Japan's prime minister Shinzo Abe has decided to quit and let someone else lead the LDP and the country. He says he quit because of his inability to get an anti-terror bill renewed in November. I suspect that is partially true, as are the other reasons given in many places - the series of corruption scandals that have enveoped his government and the election loss in July. However I supect the real reason is that, unlike his predecessor Koizumi, Abe has never had proper control of the LDP itself which has seen a return the factional infighting traditional is the years before Koizumi. Koizumi had such charisma that he could win elections having thrown his opponants out of the LDP but Abe never had the same touch and the party swiftly returned to its old ways. At the same time the Democratic Party of Japan, formed mostly by former LDPers kicked out by Koizumi, managed to paper over its cracks and present itself as a new party despite the fact that it is really just another wing of the LDP.

If the LDP have any decent strategists they will be calling for a lower house election and then expecting to lose it to the DPJ. The DPJ will probably have to govern in some sort of coalition and will almost certainly be as bad as the Abe LDP. Meanwhile the LDP could spend the opposition years pointing out that the DPJ is, in many ways, the unreformed LDP and also searching for another charismatic leader in the Koizumi mould. Done right this would allow the LDP to regain its support amongst those parts of Japan that have traditionally supported it - the countryside for example - and usher in another decade or so of LDP rule again, just as the brief non-LDP government in the mid 1990s did. It should be noted that the LDP's core voters, even people who have been members of the LDP for years such as my father-in-law, voted against the party at the last election for a number of reasons that included disgust at the perceived cynical behaviour of the LDP leadership with its cronyism as well as its inability to actually communicate what it was doing and why. I suspect many of these can be wooed back by a communicator once the opposition has a chance to show that it is no better than the LDP when it is in charge.

Unfortunately I doubt the LDP has this kind of long term thinking available to it so it will probably attempt to cling onto power for too long and permanently damage itself in the process. This, it seems to me, would be a pity because I have absolutely no confidence in the DPJ or any other Japanese political party doing anything other than maintaining the current (and IMO unsustainable) status quo.
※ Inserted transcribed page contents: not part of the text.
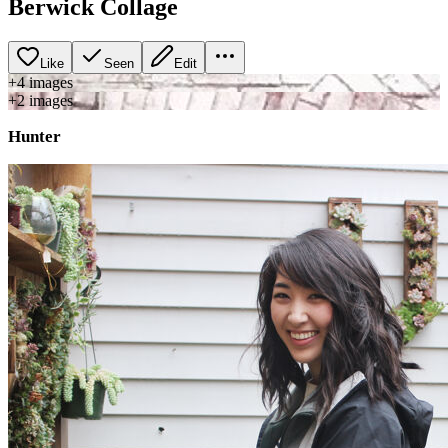
Berwick Collage
Like
Seen
Edit
+
4
image
s
+
2
image
s
Hunter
The problems that Japan faces - mostly fall out from the aging population and low birthrate - are going to need some fairly radical fixes and those can only be done by a charismatic leader such as Koizumi (no he wasn't perfect but he was popular and he had many good ideas abot how to fix things) and I don't see any of the current set of political leaders able to repeat the Koizumi role. In fact most are likely to reverse some of his reforms and led the country back into recession IMO.